What emerged after four months of secret debates, negotiations and compromises was a document that was essentially a treaty among 13 sovereign states in which they agreed to give up significant measures of their sovereignty for the common good.

And far from being corrupted by the secrecy that accompanied its creation, the U.S. Constitution has proved to be one of most successful accords ever negotiated.

Now then, ask yourself this question: Do you think the Philadelphia convention of 1787 would have been more likely to succeed or less likely to succeed if a piece of human shit named Julian Assange had been there stealing copies of the daily journal and slipping them to newspapers and pamphleteers?

Assange, by the way, isn’t some dewy-eyed champion of the people’s right to know.

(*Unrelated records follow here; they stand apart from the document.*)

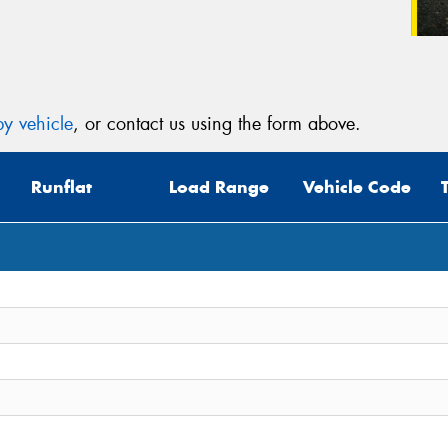
y vehicle
, or contact us using the form above.
Runflat
Load Range
Vehicle Code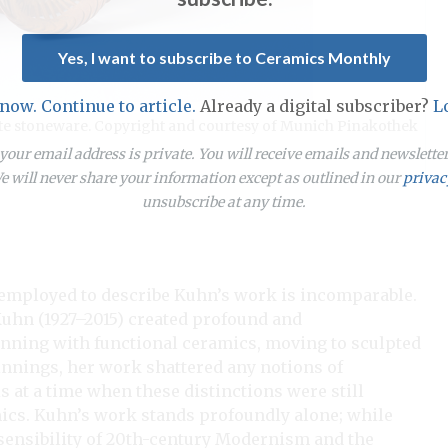
Yes, I want to subscribe to Ceramics Monthly
 now. Continue to article.
Already a digital subscriber?
L
white stoneware. Copyright and courtesy of Munich Pinakothek
our email address is private. You will receive emails and newslett
 will never share your information except as outlined in our
privac
unsubscribe at any time.
employed to describe Kuhn’s work is incomparable.
Kuhn (1927–2015) created profound and
ginning with functional ceramics, moving to sculpted
ginnings, her work shattered any notions of
s at a time when these distinctions were still
mics. Kuhn’s work stands profoundly alone; while
n sensibility of 20th-century Modernism and the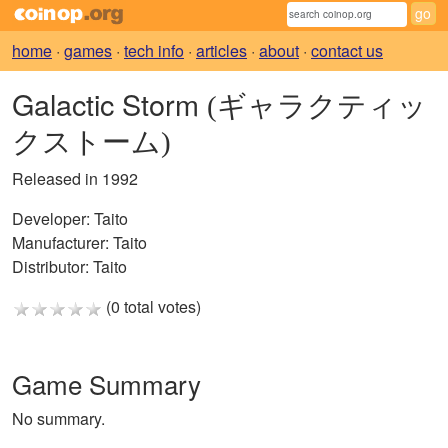
home
·
games
·
tech info
·
articles
·
about
·
contact us
Galactic Storm
(ギャラクティッ
クストーム)
Released in 1992
Developer:
Taito
Manufacturer:
Taito
Distributor:
Taito
(0 total votes)
Game Summary
No summary.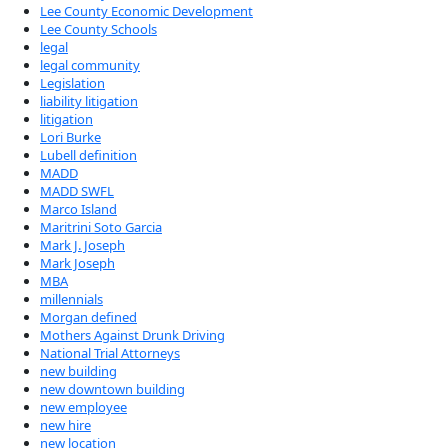
Lee County Economic Development
Lee County Schools
legal
legal community
Legislation
liability litigation
litigation
Lori Burke
Lubell definition
MADD
MADD SWFL
Marco Island
Maritrini Soto Garcia
Mark J. Joseph
Mark Joseph
MBA
millennials
Morgan defined
Mothers Against Drunk Driving
National Trial Attorneys
new building
new downtown building
new employee
new hire
new location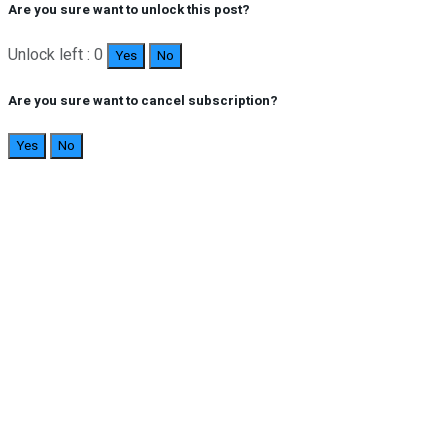
Are you sure want to unlock this post?
Unlock left : 0
Yes
No
Are you sure want to cancel subscription?
Yes
No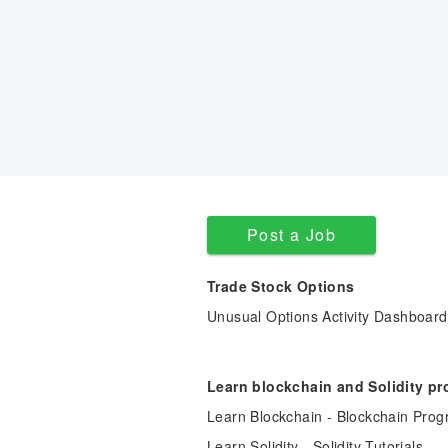
Post a Job
Trade Stock Options
Unusual Options Activity Dashboard
Learn blockchain and Solidity p
Learn Blockchain - Blockchain Prog
Learn Solidity - Solidity Tutorials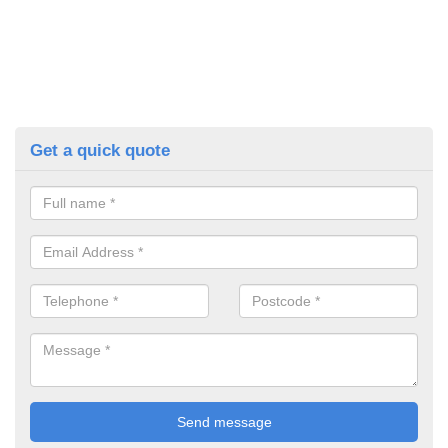
Get a quick quote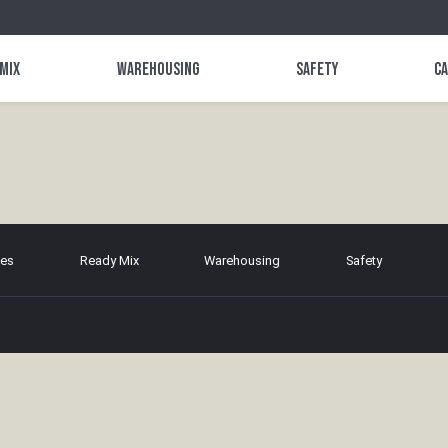
 Mix
Warehousing
Safety
C
tes
Ready Mix
Warehousing
Safety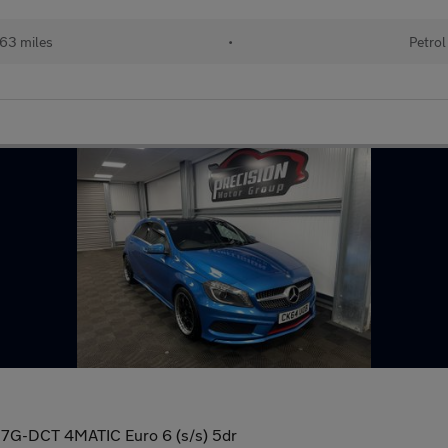
63 miles
•
Petrol
7G-DCT 4MATIC Euro 6 (s/s) 5dr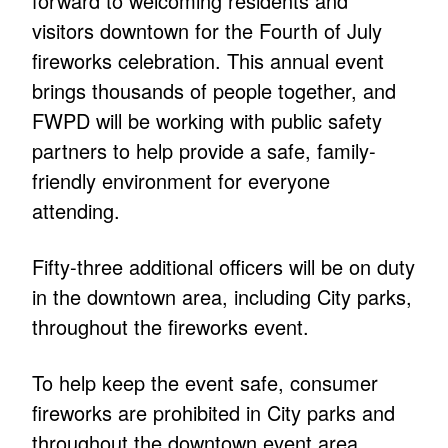
forward to welcoming residents and
visitors downtown for the Fourth of July
fireworks celebration. This annual event
brings thousands of people together, and
FWPD will be working with public safety
partners to help provide a safe, family-
friendly environment for everyone
attending.
Fifty-three additional officers will be on duty
in the downtown area, including City parks,
throughout the fireworks event.
To help keep the event safe, consumer
fireworks are prohibited in City parks and
throughout the downtown event area.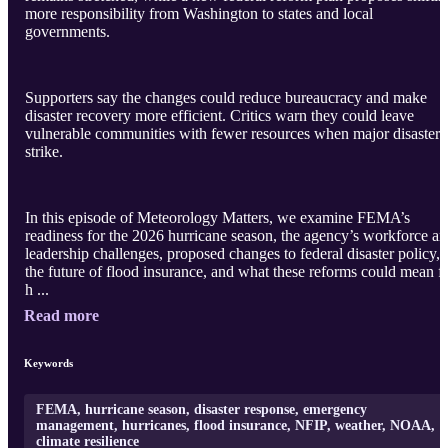
more responsibility from Washington to states and local
governments.
Supporters say the changes could reduce bureaucracy and make
disaster recovery more efficient. Critics warn they could leave
vulnerable communities with fewer resources when major disasters
strike.
In this episode of Meteorology Matters, we examine FEMA’s
readiness for the 2026 hurricane season, the agency’s workforce a
leadership challenges, proposed changes to federal disaster policy,
the future of flood insurance, and what these reforms could mean f
h ...
Read more
Keywords
FEMA, hurricane season, disaster response, emergency
management, hurricanes, flood insurance, NFIP, weather, NOAA,
climate resilience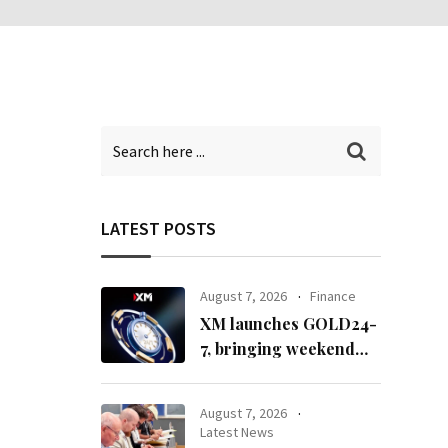
LATEST POSTS
August 7, 2026
Finance
XM launches GOLD24-
7, bringing weekend
gold trading to its
clients
August 7, 2026
Latest News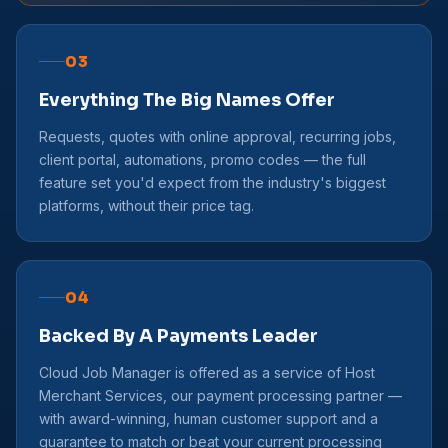
03
Everything The Big Names Offer
Requests, quotes with online approval, recurring jobs,
client portal, automations, promo codes — the full
feature set you'd expect from the industry's biggest
platforms, without their price tag.
04
Backed By A Payments Leader
Cloud Job Manager is offered as a service of Host
Merchant Services, our payment processing partner —
with award-winning, human customer support and a
guarantee to match or beat your current processing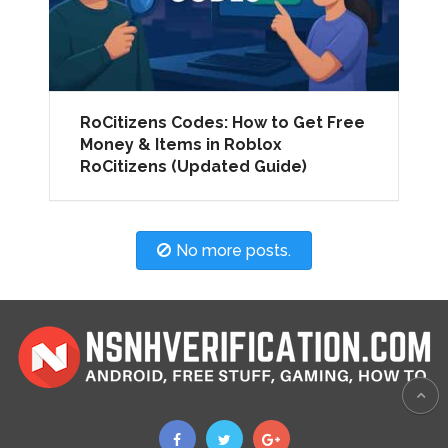
RoCitizens Codes: How to Get Free
Money & Items in Roblox
RoCitizens (Updated Guide)
No more posts.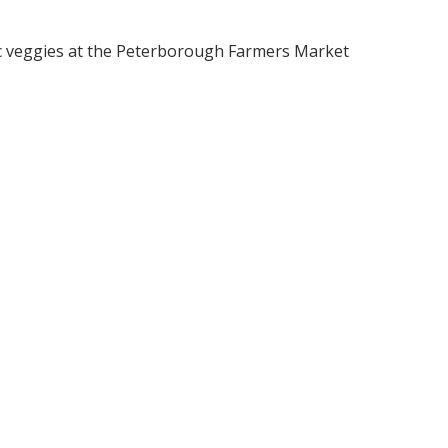
c veggies at the Peterborough Farmers Market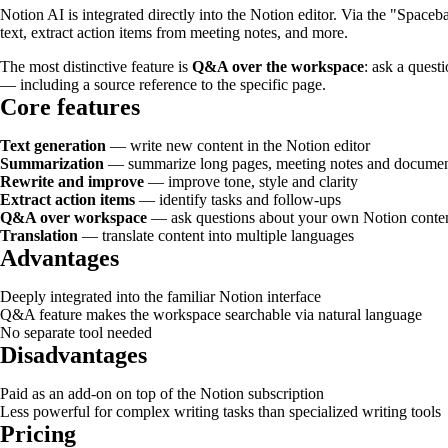
Notion AI is integrated directly into the Notion editor. Via the "Spaceb
text, extract action items from meeting notes, and more.
The most distinctive feature is
Q&A over the workspace
: ask a quest
— including a source reference to the specific page.
Core features
Text generation
— write new content in the Notion editor
Summarization
— summarize long pages, meeting notes and documen
Rewrite and improve
— improve tone, style and clarity
Extract action items
— identify tasks and follow-ups
Q&A over workspace
— ask questions about your own Notion conte
Translation
— translate content into multiple languages
Advantages
Deeply integrated into the familiar Notion interface
Q&A feature makes the workspace searchable via natural language
No separate tool needed
Disadvantages
Paid as an add-on on top of the Notion subscription
Less powerful for complex writing tasks than specialized writing tools
Pricing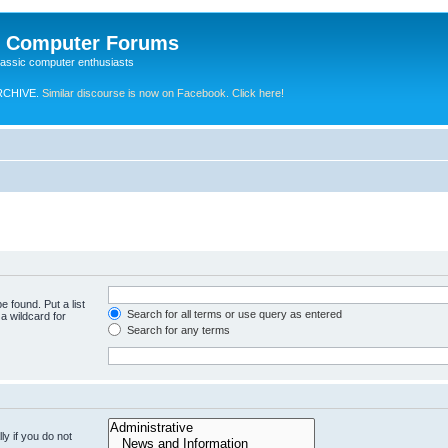
e Computer Forums
lassic computer enthusiasts
RCHIVE.
Similar discourse is now on Facebook. Click here!
e found. Put a list
Search for all terms or use query as entered
a wildcard for
Search for any terms
y if you do not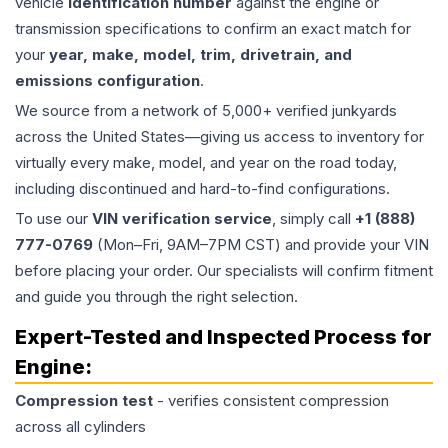
vehicle
identification number
against the engine or
transmission specifications to confirm an exact match for
your
year, make, model, trim, drivetrain, and
emissions configuration
.
We source from a network of 5,000+ verified junkyards
across the United States—giving us access to inventory for
virtually every make, model, and year on the road today,
including discontinued and hard-to-find configurations.
To use our
VIN verification service
, simply call
+1 (888)
777-0769
(Mon–Fri, 9AM–7PM CST) and provide your VIN
before placing your order. Our specialists will confirm fitment
and guide you through the right selection.
Expert-Tested and Inspected Process for
Engine
:
Compression test
- verifies consistent compression
across all cylinders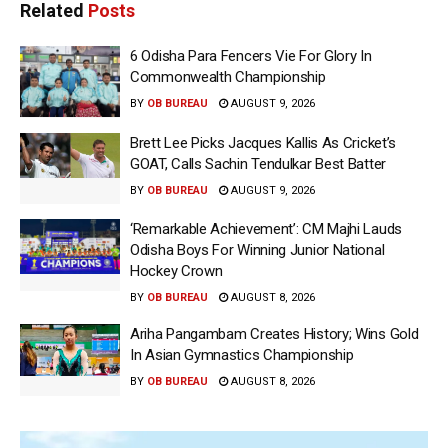
Related
Posts
6 Odisha Para Fencers Vie For Glory In
Commonwealth Championship
BY
OB BUREAU
AUGUST 9, 2026
Brett Lee Picks Jacques Kallis As Cricket’s
GOAT, Calls Sachin Tendulkar Best Batter
BY
OB BUREAU
AUGUST 9, 2026
‘Remarkable Achievement’: CM Majhi Lauds
Odisha Boys For Winning Junior National
Hockey Crown
BY
OB BUREAU
AUGUST 8, 2026
Ariha Pangambam Creates History; Wins Gold
In Asian Gymnastics Championship
BY
OB BUREAU
AUGUST 8, 2026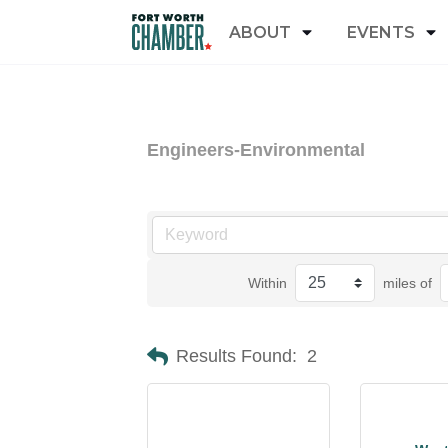
ABOUT
EVENTS
Engineers-Environmental
Within
miles of
Results Found:
2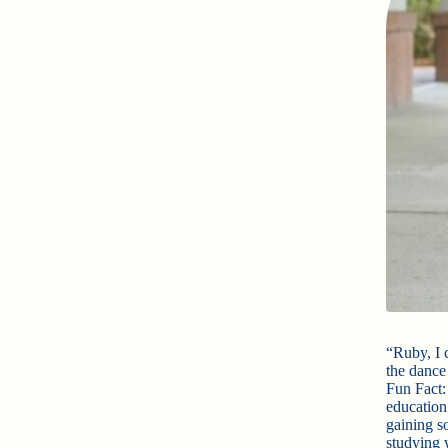
“Ruby, I 
the dance
Fun Fact:
education
gaining so
studying 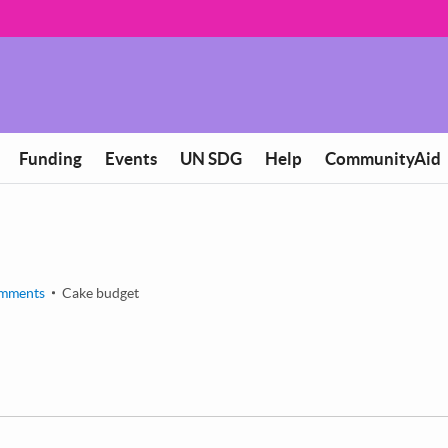
Funding
Events
UN SDG
Help
CommunityAid
mments
Cake budget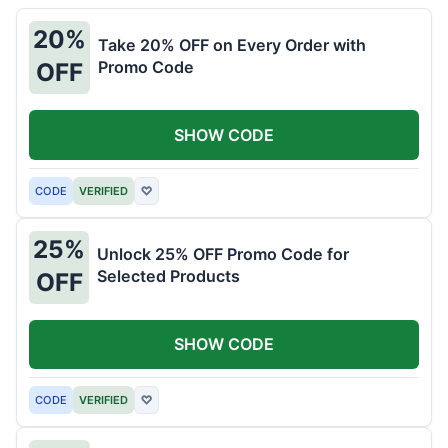
20%
Take 20% OFF on Every Order with
Promo Code
OFF
SHOW CODE
CODE
VERIFIED
♡
25%
Unlock 25% OFF Promo Code for
Selected Products
OFF
SHOW CODE
CODE
VERIFIED
♡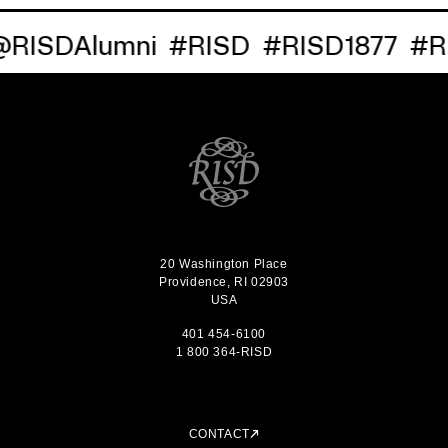
RISDAlumni
#RISD
#RISD1877
#RI
20 Washington Place
Providence, RI 02903
USA
401 454-6100
1 800 364-RISD
CONTACT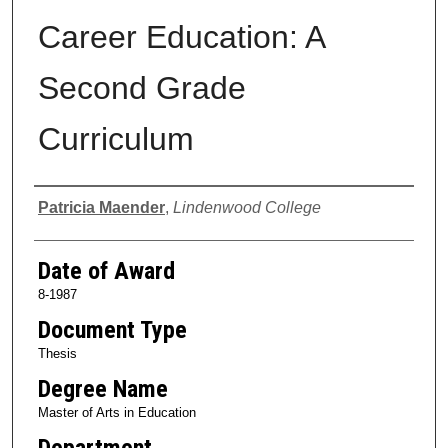
Career Education: A
Second Grade
Curriculum
Author
Patricia Maender
,
Lindenwood College
Date of Award
8-1987
Document Type
Thesis
Degree Name
Master of Arts in Education
Department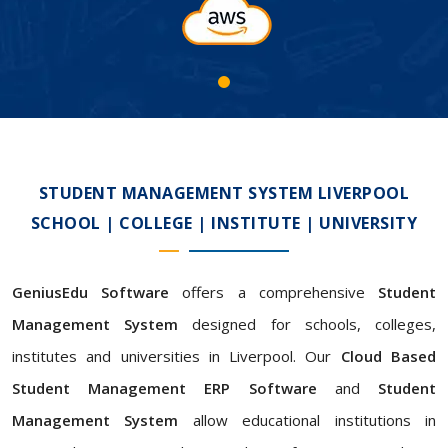
STUDENT MANAGEMENT SYSTEM LIVERPOOL
SCHOOL | COLLEGE | INSTITUTE | UNIVERSITY
GeniusEdu Software
offers a comprehensive
Student
Management System
designed for schools, colleges,
institutes and universities in Liverpool. Our
Cloud Based
Student Management ERP Software
and
Student
Management System
allow educational institutions in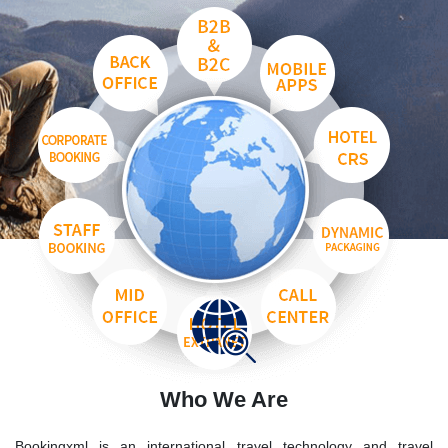
Who We Are
Bookingxml is an international travel technology and travel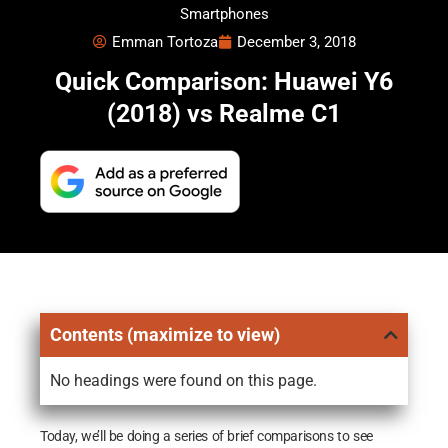
Smartphones
Emman Tortoza
December 3, 2018
Quick Comparison: Huawei Y6
(2018) vs Realme C1
Contents (maximize to view)
No headings were found on this page.
Today, we’ll be doing a series of brief comparisons to see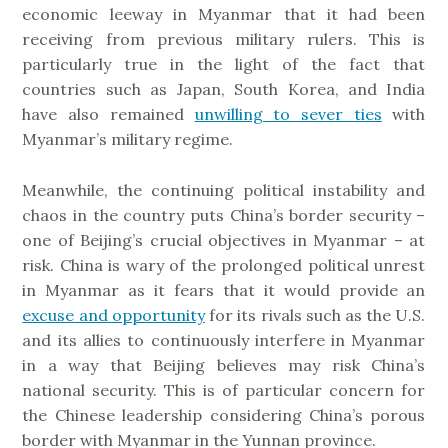
economic leeway in Myanmar that it had been
receiving from previous military rulers. This is
particularly true in the light of the fact that
countries such as Japan, South Korea, and India
have also remained
unwilling to sever ties
with
Myanmar’s military regime.
Meanwhile, the continuing political instability and
chaos in the country puts China’s border security –
one of Beijing’s crucial objectives in Myanmar – at
risk. China is wary of the prolonged political unrest
in Myanmar as it fears that it would provide an
excuse and opportunity
for its rivals such as the U.S.
and its allies to continuously interfere in Myanmar
in a way that Beijing believes may risk China’s
national security. This is of particular concern for
the Chinese leadership considering China’s porous
border with Myanmar in the Yunnan province.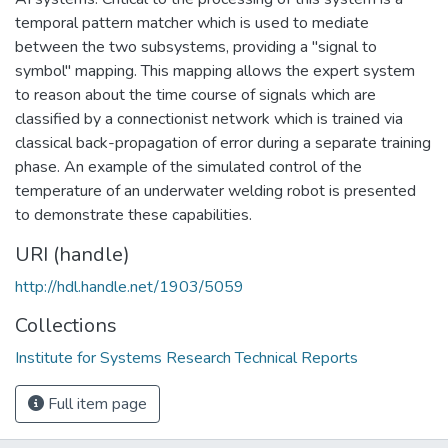
temporal pattern matcher which is used to mediate
between the two subsystems, providing a "signal to
symbol" mapping. This mapping allows the expert system
to reason about the time course of signals which are
classified by a connectionist network which is trained via
classical back-propagation of error during a separate training
phase. An example of the simulated control of the
temperature of an underwater welding robot is presented
to demonstrate these capabilities.
URI (handle)
http://hdl.handle.net/1903/5059
Collections
Institute for Systems Research Technical Reports
Full item page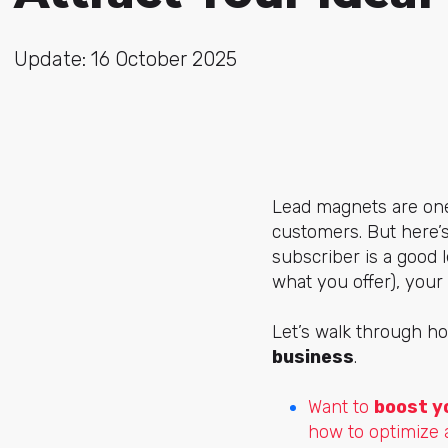
Update: 16 October 2025
Lead magnets are one
customers. But here’s
subscriber is a good l
what you offer), your 
Let’s walk through ho
business
.
Want to
boost y
how to optimize 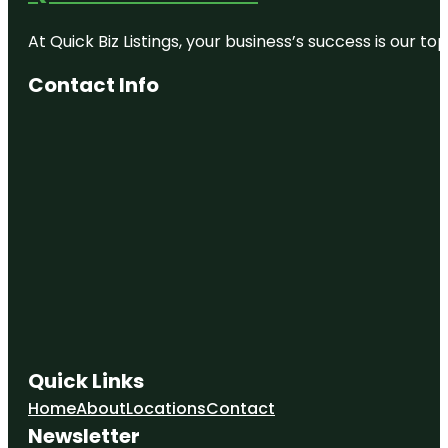
Edge
At Quick Biz Listings, your business’s success is our 
Empire
State
Contact Info
Building
First Street
Green
Cultural
Park
Flatiron
Building
Intrepid
Museum
Little Island
MUSEUM
Quick Links
OF ICE
CREAM
Home
About
Locations
Contact
Newsletter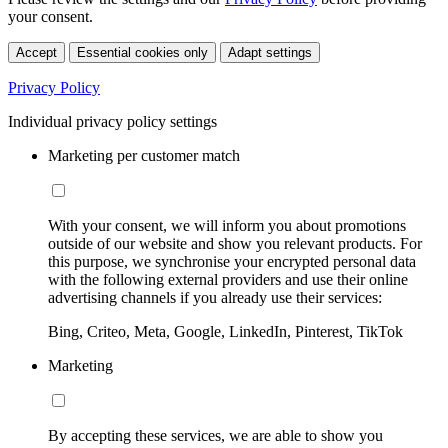
your consent.
Accept
Essential cookies only
Adapt settings
Privacy Policy
Individual privacy policy settings
Marketing per customer match
With your consent, we will inform you about promotions
outside of our website and show you relevant products. For
this purpose, we synchronise your encrypted personal data
with the following external providers and use their online
advertising channels if you already use their services:
Bing, Criteo, Meta, Google, LinkedIn, Pinterest, TikTok
Marketing
By accepting these services, we are able to show you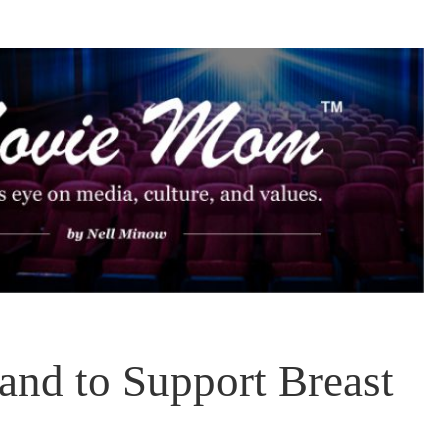
nd to Support Breast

According to the Wall Street Journal, Assange wrote an essay in 2007 in which “he explicitly states that his goal is to restrict how information is shared among government officials, such as intelligence agencies and diplomats, in order to cripple America. As he puts it, ‘An authoritarian conspiracy that cannot think efficiently cannot act to preserve itself.’” This is important, because the intent to do harm to the United States is necessary to sustain a conviction under the 1917 Espionage Act for releasing classified documents.

The magnitude of WikiLeaks’ espionage should be sufficient cause for sending Assange and his 1,400 co-conspirators to Guantanamo Bay until the end of the next ice age.

But their real crime is poisoning the ability of governments to resolve conflicts through negotiation and compromise, or even to receive candid reports from their diplomats.

But, hey, in a nuclear age, what could possibly go wrong?